What Does This Should Do with Cursor and Copilot?
I’m seeing lots of people writing on LinkedIn and different websites about how wonderful vibe coding is. These celebratory posts reveal extra in regards to the folks posting them than they understand, as they hardly ever acknowledge the fact of the method—it’s not all enjoyable and video games. Whereas it’s astonishing how a lot progress one could make in a day or every week, these of us who’re really utilizing these instruments to write down code are the primary to inform you that we’re studying loads of troublesome classes.
It’s not “straightforward.” There’s nothing “vibey” in regards to the course of, and in case you are doing it proper, you might be beginning to use curse phrases in your prompts. For instance, a few of my prompts in response to a Cursor Agent yesterday have been: “You’ve got to be kidding me, I’ve a rule that said that I by no means needed you to try this, and also you simply ignored it?”
Each time I see folks get excited in regards to the newest, best fad factor that’s altering the world, I’m additionally the primary to note that possibly they aren’t utilizing all of it. In the event that they have been, they’d perceive that it’s not as “straightforward” as they’re reporting.
The failure muscle you construct with databases is similar one you want with AI coding instruments. You possibly can’t tiptoe in. You must push till one thing breaks. Then you determine the best way to method a brand new know-how as an expert.
- Ask an agent to refactor one file—nice.
- Ask it to coordinate adjustments throughout 20 recordsdata, rethink error dealing with, and preserve exams passing—now we’re studying.
- Watch the place it stumbles, and be taught to body the work so it could actually succeed subsequent time.
- Spend a whole weekend on a “wild goose chase” as a result of your agentic coder determined to disregard your Cursor guidelines utterly. ← That is costly, nevertheless it’s the way you be taught.
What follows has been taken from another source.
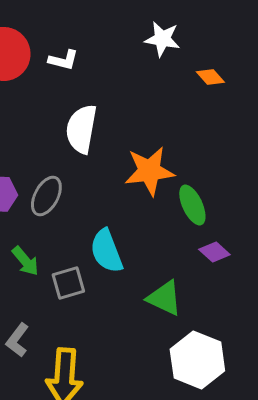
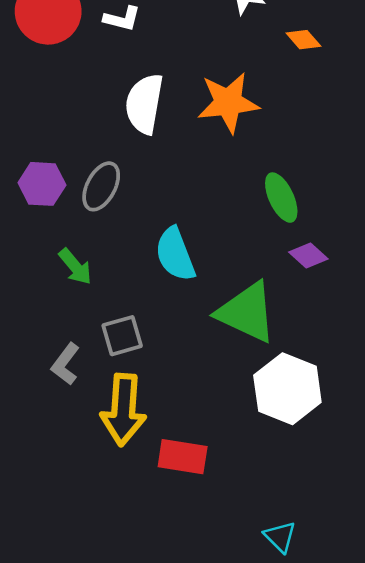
orange star: (149, 171) -> (228, 103), moved
gray square: (68, 283) -> (122, 336), moved
green triangle: (164, 298) -> (247, 312), size x1.4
The trick isn’t avoiding failure. It’s failing in a managed, reversible means.
The Meta Lesson
Should you’ve by no means damaged it, you don’t actually realize it. That is true for coding, budgeting, managing, cooking, and snowboarding. Should you haven’t failed, you don’t realize it. And most people speaking about “vibe coding” haven’t.
The folks I belief most as engineers can inform me why one thing failed and how they adjusted their method consequently. That’s your entire sport with AI coding instruments. The quicker you possibly can run the loop—attempt → break → examine → refine—the higher you get.